First, create the image and kernel in the gem5/gem5-resources repository outside the container:
1cd gem5/gem5-resources/src/x86-ubuntu-gpu-ml/
2./build.sh
Be patient here. This build script uses packer to create the image. Once the build succeeds, it produces the following files:
1├── disk-image
2│ └── x86-ubuntu-gpu-ml
3├── vmlinux-gpu-ml
Then enter the container and start building gem5:
1cd /gem5
2scons build/VEGA_X86/gem5.opt -j$(nproc)

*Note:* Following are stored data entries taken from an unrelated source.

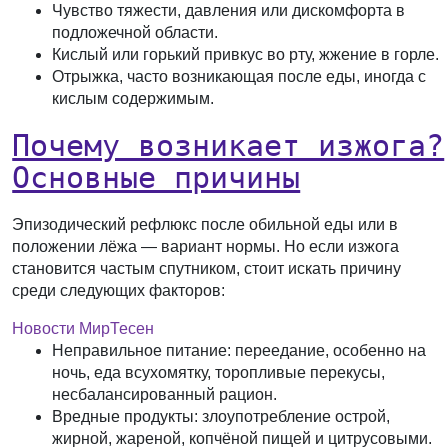
Чувство тяжести, давления или дискомфорта в
подложечной области.
Кислый или горький привкус во рту, жжение в горле.
Отрыжка, часто возникающая после еды, иногда с
кислым содержимым.
Почему возникает изжога?
Основные причины
Эпизодический рефлюкс после обильной еды или в
положении лёжа — вариант нормы. Но если изжога
становится частым спутником, стоит искать причину
среди следующих факторов:
Новости МирТесен
Неправильное питание:
переедание, особенно на
ночь, еда всухомятку, торопливые перекусы,
несбалансированный рацион.
Вредные продукты:
злоупотребление острой,
жирной, жареной, копчёной пищей и цитрусовыми.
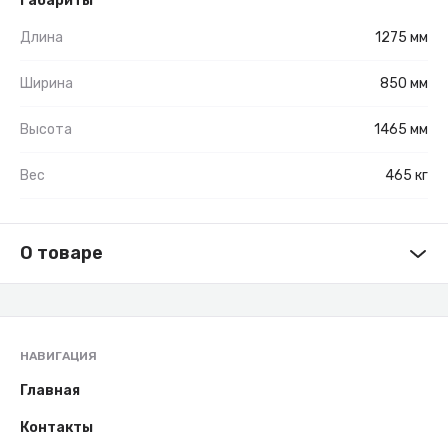
Габариты
Длина
1275 мм
Ширина
850 мм
Высота
1465 мм
Вес
465 кг
О товаре
НАВИГАЦИЯ
Главная
Контакты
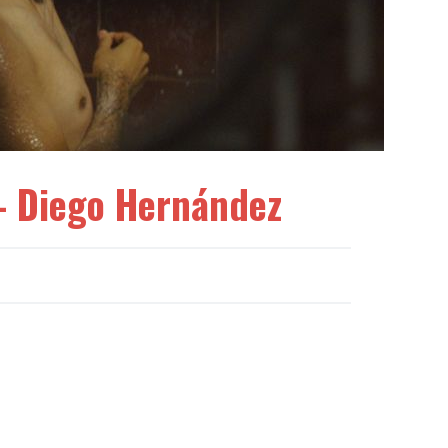
– Diego Hernández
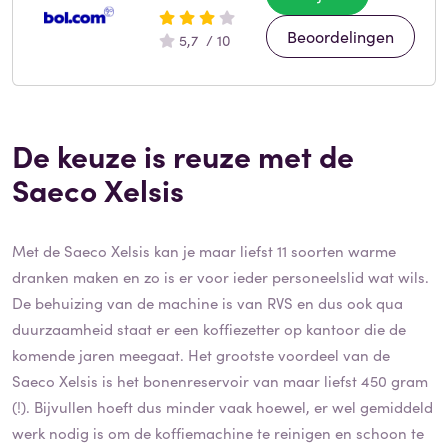
Beoordelingen
5,7 / 10
De keuze is reuze met de
Saeco Xelsis
Met de Saeco Xelsis kan je maar liefst 11 soorten warme
dranken maken en zo is er voor ieder personeelslid wat wils.
De behuizing van de machine is van RVS en dus ook qua
duurzaamheid staat er een koffiezetter op kantoor die de
komende jaren meegaat. Het grootste voordeel van de
Saeco Xelsis is het bonenreservoir van maar liefst 450 gram
(!). Bijvullen hoeft dus minder vaak hoewel, er wel gemiddeld
werk nodig is om de koffiemachine te reinigen en schoon te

We need to modify the default MI300X Python file so it does not exit after execution:
1$ git diff configs/example/gpufs/mi300.py
2@@ -153,7 +153,7 @@ def runMI300GPUFS(
3 )
4 b64file.write(runscriptStr)
5
6- args.script = tempRunscript
7+ # args.script = tempRunscript
8
9 # Defaults for CPU
10 args.cpu_type = "X86KvmCPU"
In the gem5 source tree, create a pytorch_test.py file for gem5 to load when running MI300, although it will not actually be executed:
1#!/usr/bin/env python3
2
3import torch
4
5x = torch.rand(5, 3).to('cuda')
6y = torch.rand(3, 5).to('cuda')
7
8z = x @ y
We also install tmux in the container so that, after starting gem5, we can connect to the terminal from another pane:
1apt update
2apt install tmux
Then try starting it:
1build/VEGA_X86/gem5.opt configs/example/gpufs/mi300.py --disk-image gem5-resources/src/x86-ubuntu-gpu-ml/disk-image/x86-ubuntu-gpu-ml --kernel gem5-resources/src/x86-ubuntu-gpu-ml/vmlinux-gpu-ml --app pytorch_test.py
Using tmux, create another terminal in the current window, then connect to gem5 with the following command:
1./util/term/gem5term localhost 3456
2root@gem5:~#
Next, we need to manually load the AMDGPU driver. You can enter the following commands directly in the gem5 terminal:
1export LD_LIBRARY_PATH=/opt/rocm/lib:$LD_LIBRARY_PATH
2export HSA_ENABLE_INTERRUPT=0
3export HCC_AMDGPU_TARGET=gfx942
4dmesg -n8
5cat /proc/cpuinfo
6dd if=/root/roms/mi300.rom of=/dev/mem bs=1k seek=768 count=128
Let’s verify that it loaded successfully:
1root@gem5:~# rocminfo
2ROCk module version 6.12.12 is loaded
3=====================
4HSA System Attributes
5=====================
6Runtime Version: 1.15
7Runtime Ext Version: 1.7
8System Timestamp Freq.: 0.001000MHz
9Sig. Max Wait Duration: 18446744073709551615 (0xFFFFFFFFFFFFFFFF) (timestamp count)
10Machine Model: LARGE
11System Endianness: LITTLE
12Mwaitx: DISABLED
13XNACK enabled: NO
14DMAbuf Support: YES
15VMM Support: YES
16...
17*******
18Agent 2
19*******
20 Name: gfx942
21 Uuid: GPU-XX
22 Marketing Name: AMD Instinct MI300X
23 Vendor Name: AMD
24 Feature: KERNEL_DISPATCH
25 Profile: BASE_PROFILE
26 Float Round Mode: NEAR
27 Max Queue Number: 128(0x80)
28 Queue Min Size: 64(0x40)
29 Queue Max Size: 131072(0x20000)
30 Queue Type: MULTI
31 Node: 1
32 Device Type: GPU
33...
At this point, you can use it normally.
When I tested the fma instruction results on gem5 MI300X, I compared them bit-for-bit against the CPU and real MI300X hardware and found they were always off by 3–4 ulps. I then read the fma source and found that gem5 was simulating it with separate multiply and add steps, which introduced floating-point precision errors relative to real hardware, so I changed the source:
1$ git diff src/arch/amdgpu/vega/insts/instructions.hh
2diff --git a/src/arch/amdgpu/vega/insts/instructions.hh b/src/arch/amdgpu/vega/insts/instructions.hh
3index 7a328f9230..76bd96beee 100644
4--- a/src/arch/amdgpu/vega/insts/instructions.hh
5+++ b/src/arch/amdgpu/vega/insts/instructions.hh
6@@ -44352,8 +44352,9 @@ namespace VegaISA
7 int lane_A = i + M * (block + B * (k / K_L));
8 int lane_B = j + N * (block + B * (k / K_L));
9 int item = k % K_L;
10- result[i][j] +=
11- src0[item][lane_A] * src1[item][lane_B];
12+ result[i][j] =
13+ std::fma(src0[item][lane_A], src1[item][lane_B],
14+ result[i][j]);
15 }
16 }
17 }
After that, the test behaved correctly. I contributed this bug fix upstream, and it has now been merged: arch-vega: Improve MFMA precision to match MI300X hardware.